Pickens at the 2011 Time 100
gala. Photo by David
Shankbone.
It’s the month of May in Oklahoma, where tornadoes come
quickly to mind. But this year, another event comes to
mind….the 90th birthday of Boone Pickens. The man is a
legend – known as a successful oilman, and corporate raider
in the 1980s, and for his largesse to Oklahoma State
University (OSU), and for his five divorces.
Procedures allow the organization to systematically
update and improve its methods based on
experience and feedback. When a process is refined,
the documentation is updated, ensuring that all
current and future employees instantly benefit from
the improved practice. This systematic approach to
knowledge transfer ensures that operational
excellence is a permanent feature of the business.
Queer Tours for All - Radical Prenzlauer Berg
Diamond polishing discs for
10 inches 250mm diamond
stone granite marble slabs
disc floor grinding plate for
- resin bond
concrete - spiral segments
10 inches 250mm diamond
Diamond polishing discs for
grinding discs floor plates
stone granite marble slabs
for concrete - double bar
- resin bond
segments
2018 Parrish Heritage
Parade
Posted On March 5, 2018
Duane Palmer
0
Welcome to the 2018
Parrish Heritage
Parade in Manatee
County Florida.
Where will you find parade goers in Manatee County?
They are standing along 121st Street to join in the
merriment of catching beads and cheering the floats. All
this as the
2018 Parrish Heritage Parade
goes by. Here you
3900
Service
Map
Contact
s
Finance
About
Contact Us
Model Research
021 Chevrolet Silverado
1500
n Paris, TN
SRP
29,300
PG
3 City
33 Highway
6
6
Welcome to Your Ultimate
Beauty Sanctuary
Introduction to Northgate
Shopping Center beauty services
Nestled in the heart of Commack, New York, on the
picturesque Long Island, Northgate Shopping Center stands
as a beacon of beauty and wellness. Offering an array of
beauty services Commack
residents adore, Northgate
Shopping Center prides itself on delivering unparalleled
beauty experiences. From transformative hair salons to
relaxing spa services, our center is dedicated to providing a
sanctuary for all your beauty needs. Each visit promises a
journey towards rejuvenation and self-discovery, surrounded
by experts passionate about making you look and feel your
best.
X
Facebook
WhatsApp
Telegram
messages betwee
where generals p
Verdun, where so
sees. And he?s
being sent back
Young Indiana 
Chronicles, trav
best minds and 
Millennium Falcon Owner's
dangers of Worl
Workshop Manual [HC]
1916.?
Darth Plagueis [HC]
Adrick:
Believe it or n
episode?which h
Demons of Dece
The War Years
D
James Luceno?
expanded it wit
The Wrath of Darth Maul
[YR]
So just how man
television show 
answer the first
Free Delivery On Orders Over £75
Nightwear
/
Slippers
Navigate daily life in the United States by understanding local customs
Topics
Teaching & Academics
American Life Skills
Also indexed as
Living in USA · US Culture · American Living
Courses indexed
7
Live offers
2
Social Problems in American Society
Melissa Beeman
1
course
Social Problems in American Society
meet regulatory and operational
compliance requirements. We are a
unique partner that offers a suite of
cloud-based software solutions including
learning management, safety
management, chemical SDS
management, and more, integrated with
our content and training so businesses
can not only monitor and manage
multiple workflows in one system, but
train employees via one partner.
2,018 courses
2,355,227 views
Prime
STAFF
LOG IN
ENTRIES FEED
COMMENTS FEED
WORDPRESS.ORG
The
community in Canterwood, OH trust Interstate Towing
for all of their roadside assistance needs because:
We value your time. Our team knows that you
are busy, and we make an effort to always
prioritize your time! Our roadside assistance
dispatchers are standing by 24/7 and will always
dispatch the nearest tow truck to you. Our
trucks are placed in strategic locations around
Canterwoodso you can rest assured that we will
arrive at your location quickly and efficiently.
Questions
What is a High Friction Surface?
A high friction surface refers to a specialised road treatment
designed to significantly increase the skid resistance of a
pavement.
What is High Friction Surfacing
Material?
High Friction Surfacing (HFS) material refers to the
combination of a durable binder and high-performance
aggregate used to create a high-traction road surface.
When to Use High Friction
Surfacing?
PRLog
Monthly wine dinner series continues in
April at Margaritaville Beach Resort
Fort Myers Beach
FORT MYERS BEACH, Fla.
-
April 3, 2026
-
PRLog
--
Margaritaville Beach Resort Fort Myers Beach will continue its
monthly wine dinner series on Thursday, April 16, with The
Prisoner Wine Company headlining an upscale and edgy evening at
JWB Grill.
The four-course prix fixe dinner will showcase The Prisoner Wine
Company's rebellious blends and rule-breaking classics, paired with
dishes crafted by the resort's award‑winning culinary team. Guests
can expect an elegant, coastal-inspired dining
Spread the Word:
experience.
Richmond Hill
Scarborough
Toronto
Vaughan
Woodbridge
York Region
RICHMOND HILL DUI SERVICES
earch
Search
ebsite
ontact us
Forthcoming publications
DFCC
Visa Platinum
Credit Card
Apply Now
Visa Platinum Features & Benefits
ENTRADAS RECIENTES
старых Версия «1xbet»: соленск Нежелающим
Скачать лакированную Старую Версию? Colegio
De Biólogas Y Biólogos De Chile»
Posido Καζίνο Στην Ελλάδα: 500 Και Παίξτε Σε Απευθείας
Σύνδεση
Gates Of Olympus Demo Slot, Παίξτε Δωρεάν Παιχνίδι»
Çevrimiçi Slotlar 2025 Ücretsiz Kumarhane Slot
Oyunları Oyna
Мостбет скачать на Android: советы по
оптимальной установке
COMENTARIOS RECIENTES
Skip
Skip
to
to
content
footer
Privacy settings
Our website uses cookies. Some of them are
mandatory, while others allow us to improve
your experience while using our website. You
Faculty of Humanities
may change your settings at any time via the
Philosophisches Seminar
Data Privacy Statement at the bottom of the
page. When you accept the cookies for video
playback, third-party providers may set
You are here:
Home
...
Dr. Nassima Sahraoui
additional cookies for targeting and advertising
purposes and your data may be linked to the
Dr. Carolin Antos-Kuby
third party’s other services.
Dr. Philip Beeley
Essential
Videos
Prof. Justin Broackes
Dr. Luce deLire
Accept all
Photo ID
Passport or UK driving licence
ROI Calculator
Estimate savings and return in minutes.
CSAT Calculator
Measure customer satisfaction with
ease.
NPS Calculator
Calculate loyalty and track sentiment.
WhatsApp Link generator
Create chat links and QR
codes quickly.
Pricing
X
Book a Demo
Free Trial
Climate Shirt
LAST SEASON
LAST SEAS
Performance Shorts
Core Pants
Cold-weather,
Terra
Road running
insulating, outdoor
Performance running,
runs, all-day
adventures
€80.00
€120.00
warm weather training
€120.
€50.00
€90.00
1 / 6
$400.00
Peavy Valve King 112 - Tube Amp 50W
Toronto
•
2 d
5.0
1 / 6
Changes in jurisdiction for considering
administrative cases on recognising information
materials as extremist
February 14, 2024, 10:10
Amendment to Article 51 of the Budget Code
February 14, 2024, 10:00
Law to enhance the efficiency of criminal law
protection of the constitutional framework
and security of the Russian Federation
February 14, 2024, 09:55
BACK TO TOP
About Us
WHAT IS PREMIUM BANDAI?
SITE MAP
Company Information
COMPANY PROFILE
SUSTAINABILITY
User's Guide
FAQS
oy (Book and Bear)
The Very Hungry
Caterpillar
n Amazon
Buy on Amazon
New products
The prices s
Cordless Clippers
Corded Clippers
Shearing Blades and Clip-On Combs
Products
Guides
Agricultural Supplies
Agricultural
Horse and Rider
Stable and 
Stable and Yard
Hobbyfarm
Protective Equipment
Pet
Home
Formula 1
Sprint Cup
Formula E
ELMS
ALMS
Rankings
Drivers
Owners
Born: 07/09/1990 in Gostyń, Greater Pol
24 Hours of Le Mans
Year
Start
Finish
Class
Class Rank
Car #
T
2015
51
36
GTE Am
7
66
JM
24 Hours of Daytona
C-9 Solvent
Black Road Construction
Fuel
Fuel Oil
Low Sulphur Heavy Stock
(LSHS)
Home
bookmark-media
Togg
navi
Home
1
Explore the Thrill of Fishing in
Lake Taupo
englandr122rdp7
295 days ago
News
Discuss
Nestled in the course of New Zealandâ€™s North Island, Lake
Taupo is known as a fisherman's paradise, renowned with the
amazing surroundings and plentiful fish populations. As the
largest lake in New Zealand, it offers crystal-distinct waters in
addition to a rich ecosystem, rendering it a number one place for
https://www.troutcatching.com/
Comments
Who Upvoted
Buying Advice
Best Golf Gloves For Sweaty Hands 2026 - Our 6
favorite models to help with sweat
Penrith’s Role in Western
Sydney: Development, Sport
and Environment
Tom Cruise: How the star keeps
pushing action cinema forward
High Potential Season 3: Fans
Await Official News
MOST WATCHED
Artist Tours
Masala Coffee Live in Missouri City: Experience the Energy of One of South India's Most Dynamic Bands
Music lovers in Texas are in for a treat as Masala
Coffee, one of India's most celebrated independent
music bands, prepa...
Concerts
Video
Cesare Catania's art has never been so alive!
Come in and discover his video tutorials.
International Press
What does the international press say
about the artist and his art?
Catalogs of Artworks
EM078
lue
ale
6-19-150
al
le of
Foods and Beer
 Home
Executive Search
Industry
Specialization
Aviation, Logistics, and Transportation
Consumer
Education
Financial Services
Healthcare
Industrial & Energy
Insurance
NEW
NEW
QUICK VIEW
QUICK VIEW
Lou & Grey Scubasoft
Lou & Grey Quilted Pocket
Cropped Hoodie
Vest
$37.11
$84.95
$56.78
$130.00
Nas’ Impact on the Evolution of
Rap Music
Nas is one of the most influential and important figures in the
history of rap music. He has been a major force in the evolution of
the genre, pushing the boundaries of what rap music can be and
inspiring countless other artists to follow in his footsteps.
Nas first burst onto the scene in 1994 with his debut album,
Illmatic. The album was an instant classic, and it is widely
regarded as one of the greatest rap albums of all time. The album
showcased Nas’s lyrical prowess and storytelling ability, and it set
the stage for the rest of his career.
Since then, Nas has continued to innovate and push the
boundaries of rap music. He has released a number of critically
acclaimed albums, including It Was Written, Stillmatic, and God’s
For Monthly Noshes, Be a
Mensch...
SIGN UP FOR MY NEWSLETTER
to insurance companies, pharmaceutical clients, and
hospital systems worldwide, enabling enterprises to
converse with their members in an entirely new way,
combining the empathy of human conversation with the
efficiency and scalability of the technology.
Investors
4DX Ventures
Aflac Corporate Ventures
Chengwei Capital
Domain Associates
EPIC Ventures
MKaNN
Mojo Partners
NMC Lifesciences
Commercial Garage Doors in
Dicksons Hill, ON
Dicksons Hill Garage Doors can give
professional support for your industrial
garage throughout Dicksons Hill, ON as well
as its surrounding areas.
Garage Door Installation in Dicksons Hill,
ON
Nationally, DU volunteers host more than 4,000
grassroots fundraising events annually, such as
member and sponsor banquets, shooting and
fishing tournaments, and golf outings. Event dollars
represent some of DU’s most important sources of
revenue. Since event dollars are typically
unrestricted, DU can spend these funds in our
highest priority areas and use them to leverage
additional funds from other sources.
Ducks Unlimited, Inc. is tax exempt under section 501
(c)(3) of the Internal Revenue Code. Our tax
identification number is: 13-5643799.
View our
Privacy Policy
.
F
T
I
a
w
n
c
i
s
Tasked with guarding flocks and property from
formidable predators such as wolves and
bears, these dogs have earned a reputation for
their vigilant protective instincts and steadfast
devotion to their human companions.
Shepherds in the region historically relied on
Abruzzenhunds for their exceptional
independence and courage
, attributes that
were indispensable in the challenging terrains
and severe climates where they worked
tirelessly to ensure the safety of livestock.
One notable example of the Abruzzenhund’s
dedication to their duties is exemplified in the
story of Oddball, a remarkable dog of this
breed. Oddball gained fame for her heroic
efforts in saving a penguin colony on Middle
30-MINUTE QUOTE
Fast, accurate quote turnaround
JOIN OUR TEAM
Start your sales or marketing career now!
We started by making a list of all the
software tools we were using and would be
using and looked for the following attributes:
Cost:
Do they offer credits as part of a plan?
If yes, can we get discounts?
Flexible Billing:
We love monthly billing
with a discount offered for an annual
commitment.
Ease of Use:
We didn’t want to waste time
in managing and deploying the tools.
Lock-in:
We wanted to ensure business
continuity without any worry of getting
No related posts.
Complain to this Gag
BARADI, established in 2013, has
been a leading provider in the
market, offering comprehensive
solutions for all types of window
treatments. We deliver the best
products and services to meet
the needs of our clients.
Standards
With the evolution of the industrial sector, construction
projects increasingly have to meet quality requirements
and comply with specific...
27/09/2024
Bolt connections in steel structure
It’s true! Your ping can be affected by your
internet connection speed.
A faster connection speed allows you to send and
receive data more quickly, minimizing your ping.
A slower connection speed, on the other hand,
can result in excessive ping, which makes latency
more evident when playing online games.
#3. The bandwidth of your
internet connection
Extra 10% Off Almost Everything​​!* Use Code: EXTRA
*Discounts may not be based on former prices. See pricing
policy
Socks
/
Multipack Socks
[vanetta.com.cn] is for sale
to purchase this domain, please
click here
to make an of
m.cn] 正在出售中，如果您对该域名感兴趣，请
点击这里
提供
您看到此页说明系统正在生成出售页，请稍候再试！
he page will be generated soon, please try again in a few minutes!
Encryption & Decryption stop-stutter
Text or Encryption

■ ■ ■

◆ **Work task**
From the records above, copy each line where the word "first" can be found.

◆ **Answer to this problem**
answer the first
Nas first burst onto the scene in 1994 with his debut album,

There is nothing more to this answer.